*DESCRIPTION OF THE TASK*
Transcribe the entries exactly. Start at the top, stop after the line with "Primarie per la Segreteria provinciale", and omit every picture.

*RECORDS TO PROCESS*
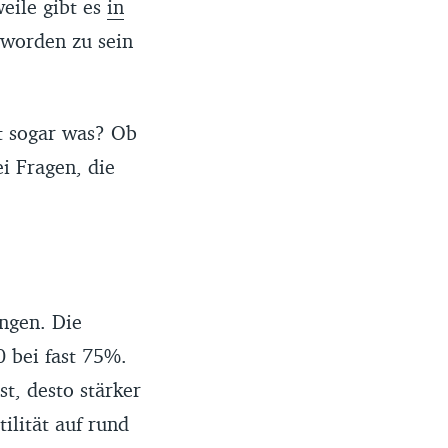
eile gibt es
in
eworden zu sein
ht sogar was? Ob
i Fragen, die
ungen. Die
0 bei fast 75%.
st, desto stärker
ilität auf rund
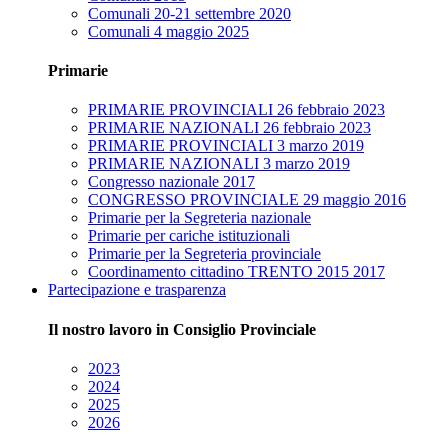
Comunali 20-21 settembre 2020
Comunali 4 maggio 2025
Primarie
PRIMARIE PROVINCIALI 26 febbraio 2023
PRIMARIE NAZIONALI 26 febbraio 2023
PRIMARIE PROVINCIALI 3 marzo 2019
PRIMARIE NAZIONALI 3 marzo 2019
Congresso nazionale 2017
CONGRESSO PROVINCIALE 29 maggio 2016
Primarie per la Segreteria nazionale
Primarie per cariche istituzionali
Primarie per la Segreteria provinciale
Coordinamento cittadino TRENTO 2015 2017
Partecipazione e trasparenza
Il nostro lavoro in Consiglio Provinciale
2023
2024
2025
2026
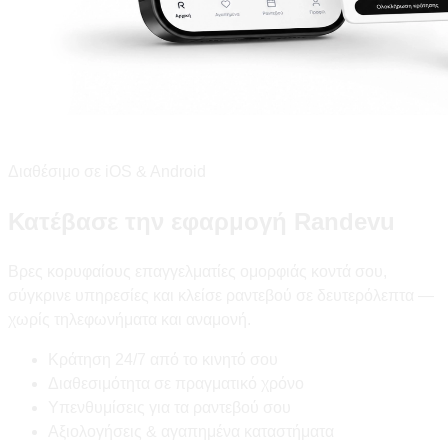
Διαθέσιμο σε iOS & Android
Κατέβασε την εφαρμογή Randevu
Βρες κορυφαίους επαγγελματίες ομορφιάς κοντά σου,
σύγκρινε υπηρεσίες και κλείσε ραντεβού σε δευτερόλεπτα —
χωρίς τηλεφωνήματα και αναμονή.
Κράτηση 24/7 από το κινητό σου
Διαθεσιμότητα σε πραγματικό χρόνο
Υπενθυμίσεις για τα ραντεβού σου
Αξιολογήσεις & αγαπημένα καταστήματα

*YOUR SOLUTION*
eile gibt es
in
eworden zu sein
ht sogar was? Ob
i Fragen, die
ungen. Die
0 bei fast 75%.
st, desto stärker
ilität auf rund
Comunali 20-21 settembre 2020
Comunali 4 maggio 2025
Primarie
PRIMARIE PROVINCIALI 26 febbraio 2023
PRIMARIE NAZIONALI 26 febbraio 2023
PRIMARIE PROVINCIALI 3 marzo 2019
PRIMARIE NAZIONALI 3 marzo 2019
Congresso nazionale 2017
CONGRESSO PROVINCIALE 29 maggio 2016
Primarie per la Segreteria nazionale
Primarie per cariche istituzionali
Primarie per la Segreteria provinciale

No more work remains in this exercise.